Certain types of judgment are forbidden.  (1) Hypocritical judgment is condemned (Matthew 7:1-5).  (2) Surface judgment, judgment according to appearances and not according to objective fact, is forbidden (John 7:24).  (3) Judging a matter before one bears it is shameful and foolish (Proverbs 18:13).

Some judgment is commanded—“Judge righteous judgment” (John 7:24); “Judge in yourselves” (1 Corinthians 11:13); “Choose you this day whom ye will serve” (Joshua. 24:15).  Immediately after forbidding selfish judgment Jesus said “Give not that which is holy unto the dogs, neither cast ye your pearls before swine” (Matthew 7:6).  How can one determine if one is a hog or a dog without making a judgment?  How can one “Beware of false prophets,” without judging that one is a false prophet (Matthew 7:15)?
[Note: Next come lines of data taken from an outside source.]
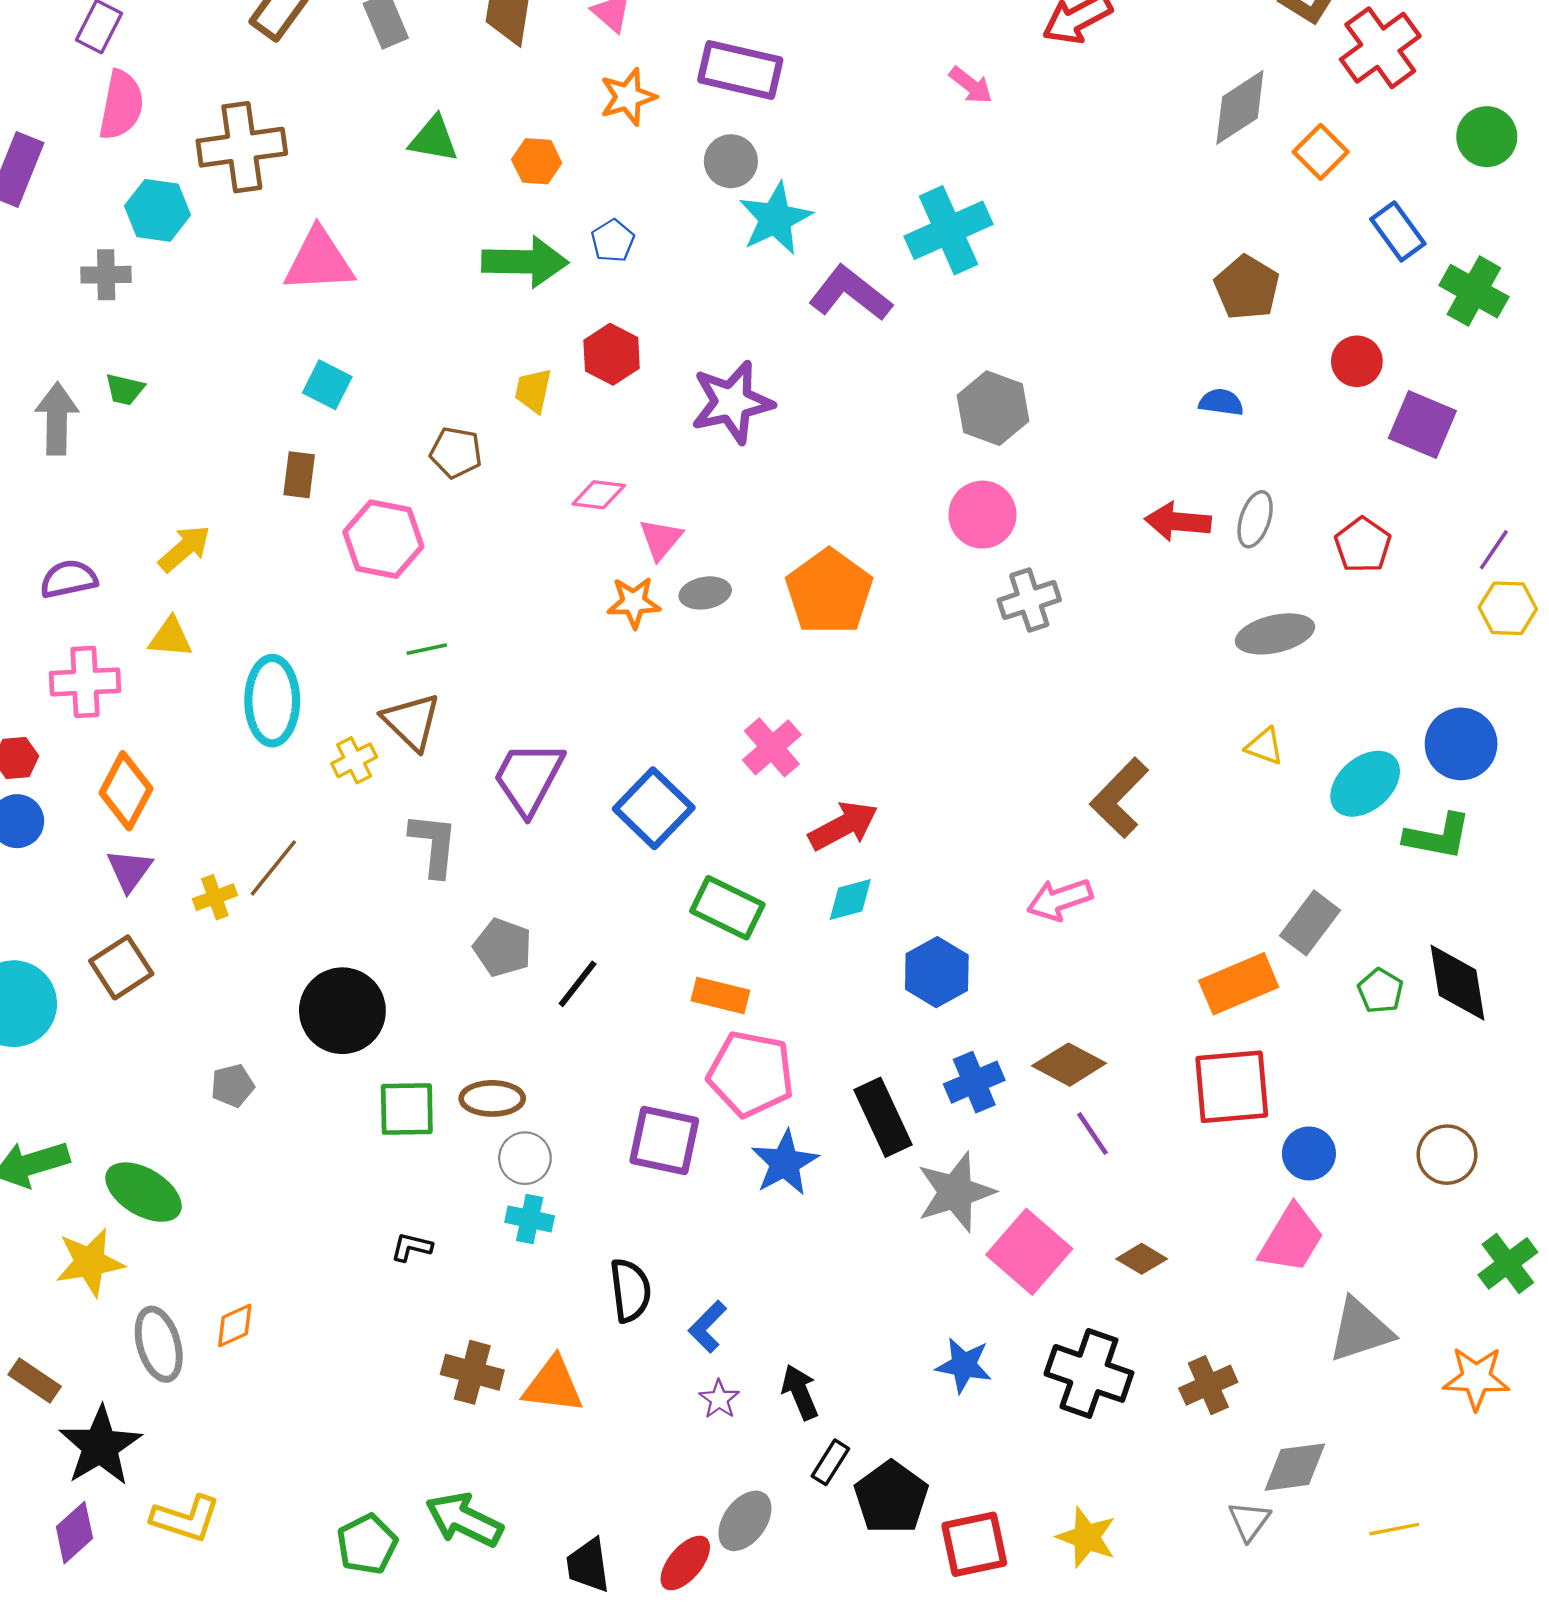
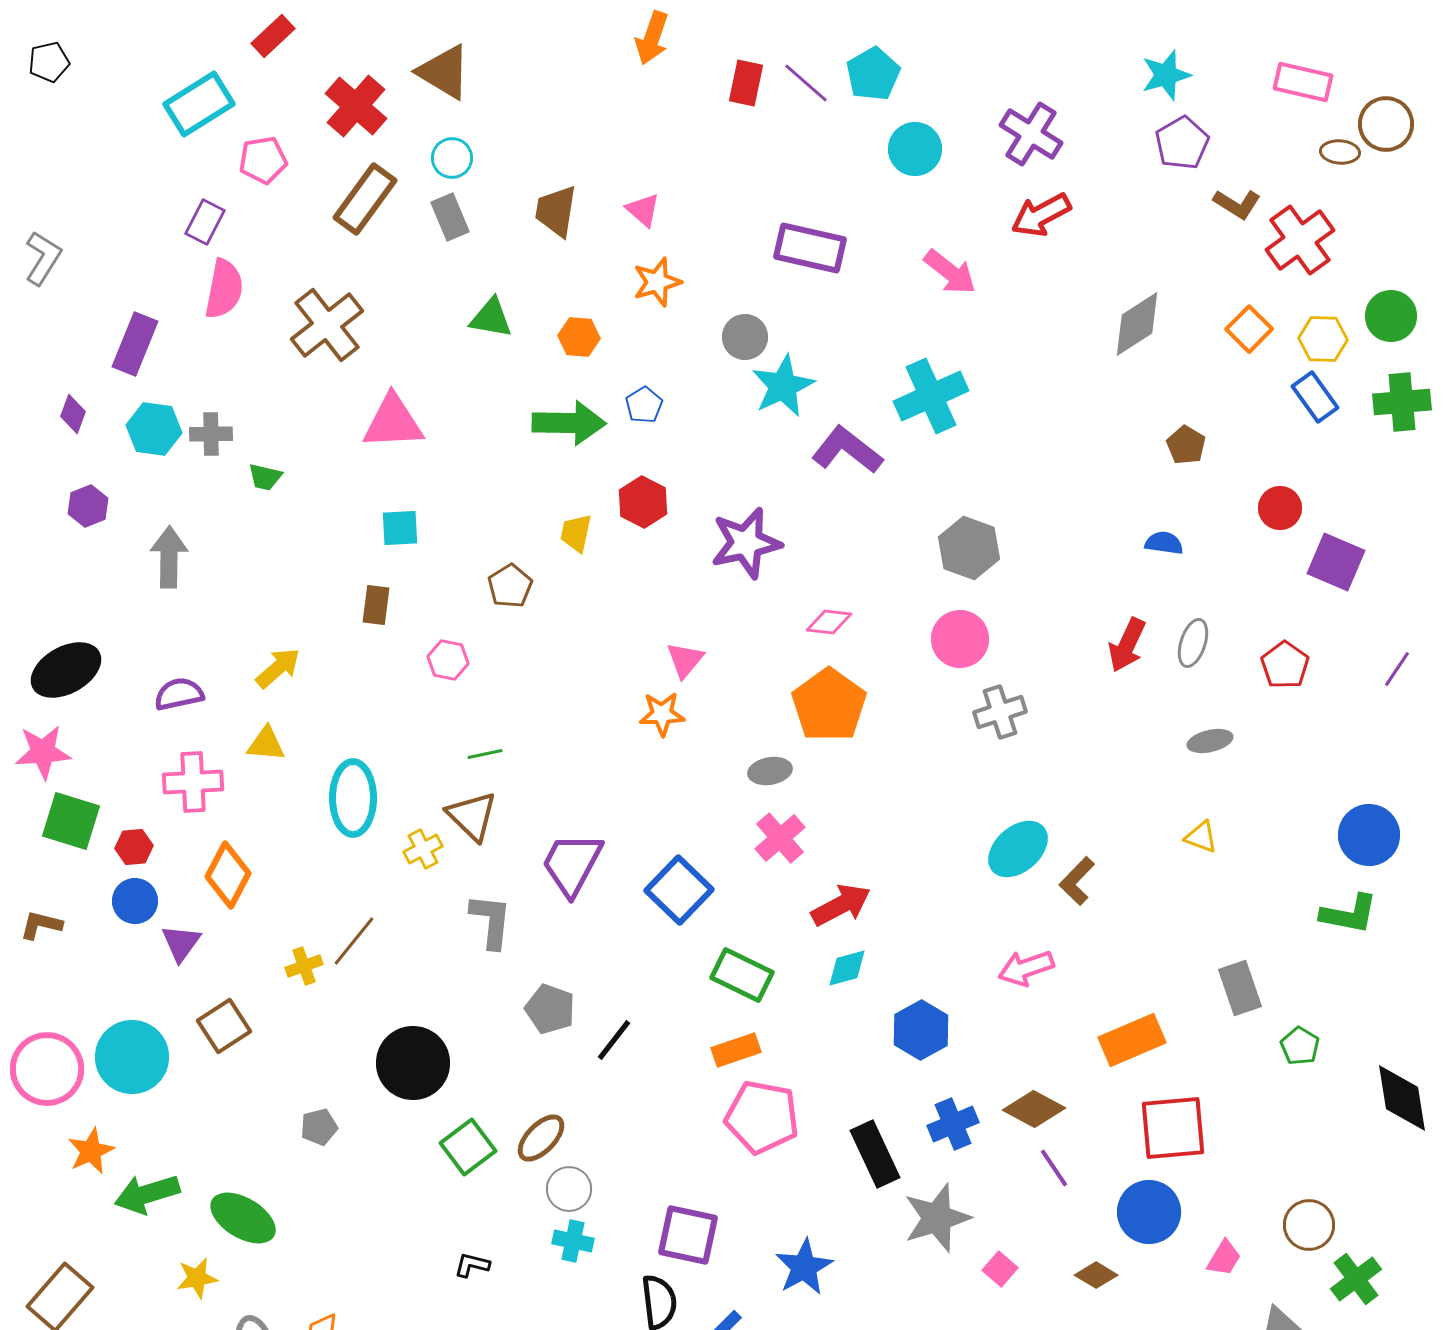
purple rectangle: (740, 70) -> (810, 248), moved
pink arrow: (971, 85) -> (950, 272), size x1.4
gray diamond: (1240, 107) -> (1137, 324), moved
brown cross: (242, 147) -> (327, 325), turned -30
cyan hexagon: (158, 210) -> (154, 429), moved
brown pentagon: (1247, 288) -> (1186, 445), size x0.7
green cross: (1474, 291) -> (1402, 402), moved, turned -34
cyan square: (327, 385) -> (400, 528), turned -30
green trapezoid: (125, 389) -> (265, 477), moved
brown pentagon: (456, 453) -> (510, 586), turned 30
pink diamond: (599, 495) -> (829, 622), moved
red arrow: (1178, 522) -> (1127, 645), turned -70
pink hexagon: (383, 539) -> (448, 660), size x0.6
gray ellipse: (705, 593) -> (770, 771), moved
yellow hexagon: (1508, 608) -> (1323, 339), moved
gray ellipse: (1275, 634) -> (1210, 741), size x0.7
cyan ellipse: (1365, 784) -> (1018, 849), moved
brown L-shape: (1119, 798) -> (1077, 881), size x0.7
purple triangle: (129, 870) -> (181, 943), moved
gray rectangle: (1310, 923) -> (1240, 988), turned -56
black diamond: (1458, 983) -> (1402, 1098), moved
orange rectangle: (1239, 984) -> (1132, 1040), moved
orange rectangle: (720, 995) -> (736, 1050), turned -33
brown ellipse: (492, 1098) -> (541, 1138), turned -46
green square: (407, 1109) -> (468, 1147), turned -36
purple square: (664, 1141) -> (688, 1235), moved
blue circle: (1309, 1153) -> (1149, 1212), moved, size x1.4
brown circle: (1447, 1155) -> (1309, 1225), moved
blue star: (785, 1163) -> (804, 1267), moved
pink trapezoid: (1291, 1239) -> (1224, 1258), size x0.6
pink square: (1029, 1252) -> (1000, 1269), size x0.5
yellow star: (90, 1262) -> (197, 1278), size x0.7
green cross: (1508, 1263) -> (1356, 1279), moved

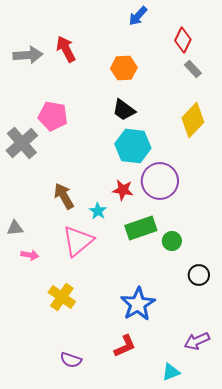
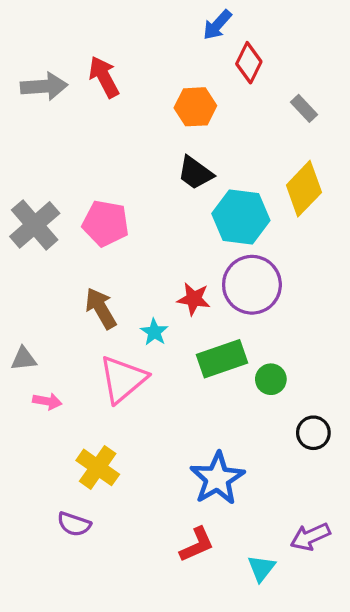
red diamond: (183, 40) -> (249, 63), moved
pink pentagon: (53, 116) -> (106, 223), moved
cyan hexagon: (133, 146) -> (241, 217), moved
purple semicircle: (71, 360) -> (74, 524), moved
cyan triangle: (171, 372) -> (261, 568), moved, turned -30

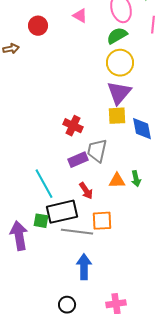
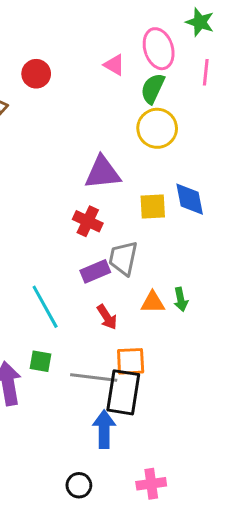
pink triangle: (80, 16) -> (114, 65), moved
green semicircle: (117, 36) -> (153, 88), turned -35
purple triangle: (119, 93) -> (103, 173), moved, turned 44
blue diamond: (142, 129) -> (190, 199), moved
black rectangle: (62, 212) -> (123, 392), moved, turned -68

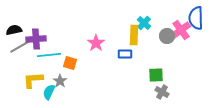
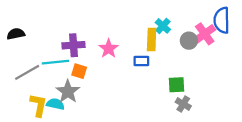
purple cross: (36, 39) -> (73, 45), moved
gray line: (21, 46) -> (27, 72), moved
yellow L-shape: (33, 80) -> (38, 105), moved, turned 105
gray star: (60, 81) -> (68, 92), size x1.5
cyan semicircle: (49, 92) -> (55, 104), turned 77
God has made us creatures of judgment.  We employ judgment in every aspect of life: “Is this food good for me?”  “Should I buy this?  Can we afford it?” “Do I trust her to babysit the children?”  “She married the wrong man.”  All of life is based on making judgments.  It is the way God made us!

If religious faith with its moral and spiritual values is without judgment; it is the only area wherein judgment is not exercised.  If one’s faith is beyond judgment, there can be no “right’ or “wrong” religion.  You believe in a multiplicity of Gods?  “No problem, for we are not judgmental about such issues!”  You don’t believe in God?  “Fine!”  You accept Jesus as a great moralist but not as “God manifest in the flesh”?  Hey; great we believe he is the Son of God, but who are we to judge you?”

If it is wrong to be “judgmental,” is it right to judge that your unbelieving neighbor is lost and that we must try to reach him?  If it is a sin to be “judgmental” about the church of which one is a member, why is it not a sin to be “judgmental’ about the gods in which a pagan believes?  If we should not be “judgmental” about one’s adulterous marriage; should we likewise be “non-judgmental” about a native’s polygamy?  What is your “judgment” about such questions?

Let none say that we are setting ourselves up as “judges.”  (Must one not set himself up as a judge to make such a charge against us?)  God is our Judge (James 4:12).  However, in accordance with the teaching of the word of God, we must make judgments about the course of our life before him—“Prove all things; hold fast that which is good” (1 Thessalonians 5:21).  One is not a judge when he determines that some are teachers of error, for one must “try” or test the teachers whether they be of God (1 John 4:1, 6).  Again, we are commanded to make such judgments based on the word of God.  In Revelation 2:2, the Lord commended the church for being “judgmental” of those who lied and said they were apostles.  Likewise, we are not being sinfully “judgmental,” when, after a study of the Bible, we determine that the Pope is not the apostle he claims to be (2 Corinthians 11:13-15).

The questions we have raised deserve an answer.  Will someone answer them without being ‘judgmental” of us?